The country’s bitcoin mining operations, the power-hungry process of computational puzzle-solving that creates new units of the virtual currency, have been in retreat since May when the government confirmed a ban on cryptocurrency transactions and warned of the risks of using them for payments. Bitcoin prices plunged after the announcement and are currently trading at about $30,000 below the April peak of almost $65,000.

China’s latest intervention places further pressure on what was once one of the world’s most vibrant markets for trading and mining digital currencies. It comes at a time when many governments are scrutinising the industry’s affect on the environment and determining the types of financial oversight that should be applied to cryptocurrencies.

Earlier this month, global regulators called for digital currencies to carry the toughest bank capital rules of any asset, with the Basel Committee on Banking Supervision warning that the growing use of crypto assets “has the potential to raise financial stability concerns”.
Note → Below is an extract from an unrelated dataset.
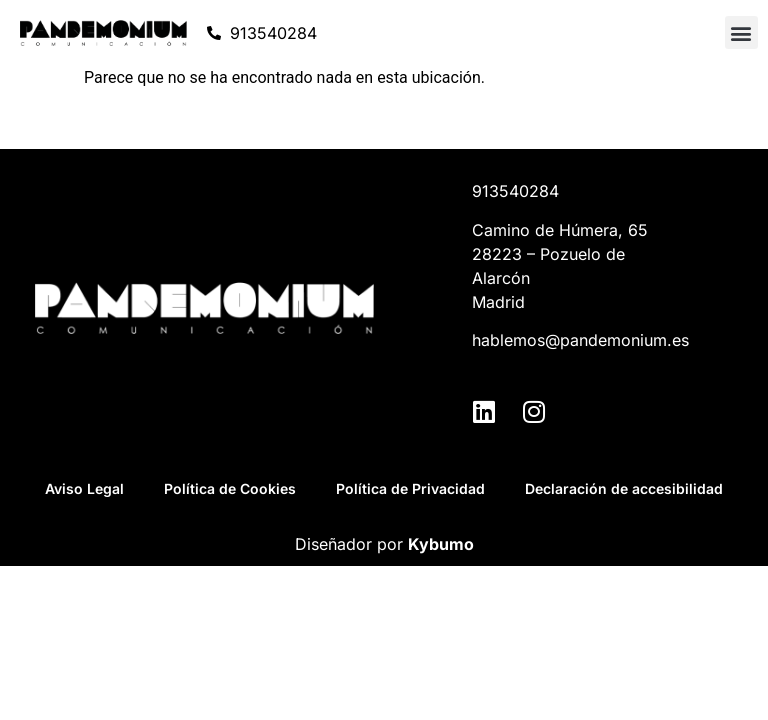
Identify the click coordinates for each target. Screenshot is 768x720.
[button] (741, 32)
A wave of despair hit China’s cryptocurrency mining community this week after officials in all of China’s hubs for mining operations followed Inner Mongolia and released further measures targeting bitcoin creators. The northern region had banned mining and introduced a telephone hotline for reporting on suspected operations in May.

Sichuan, a hydropower-rich province in south-west China, has ordered the 26 largest local mines to stop operating as an investigation is conducted, after a series of meetings by the local Development and Reform Commission’s Energy bureau, Chinese media reported on Friday.

The probe, which will last until June 25, has been taken as a warning by many bitcoin miners that it was time to pack up and relocate outside of China.

A video of employees at one large mine shutting off their computers’ servers appeared to capture the sense of finality and was shared widely by Chinese cryptocurrency enthusiasts online.

Owing to its abundant supply of renewable energy from an extensive dam network, Sichuan had been seen as a location of last resort for mining operations pushed out of provinces that rely on coal-fired power plants for electricity.

Governments in leading cryptocurrency mining locations Xinjiang, Yunnan and Qinghai also this month announced plans to shutter mining operations.

Local governments are under pressure from Beijing to reduce energy intensity — carbon dioxide emissions per unit of gross domestic product — as China aims to reach peak output of greenhouse gas by 2030 and achieve “carbon neutrality” by 2060.

Analysts have regularly pointed out that running the computers needed for bitcoin production is bad for the environment. Cambridge university’s Bitcoin Electricity Consumption index suggests that bitcoin mining consumes 133.68 terawatt hours a year of electricity, more than Sweden did last year.

Crypto mining advocates, however, say at least part of the energy used is from clean sources, some of which may have otherwise gone untapped because they are in areas off typical energy grids.

Despite measures in 2017 and 2019 to tamp down bitcoin trading and investment, China remained the main global hub for creation of bitcoin and accounted for up to 75 per cent of the world’s mining, according to pre-crackdown estimates.

Guan Dabo, an economist at Tsinghua university in Beijing and an author of a study estimating bitcoin mining’s contribution to China’s carbon emissions, said that reallocation of the miners to a place with a cleaner electricity supply had only ever worked as a temporary compromise.

“[Bitcoin mining] doesn’t do any good to the national economic development or social development,” he said. “On the other hand, it consumes a lot of electricity that could be used for other purposes, especially at a time when provinces are facing electricity shortages.”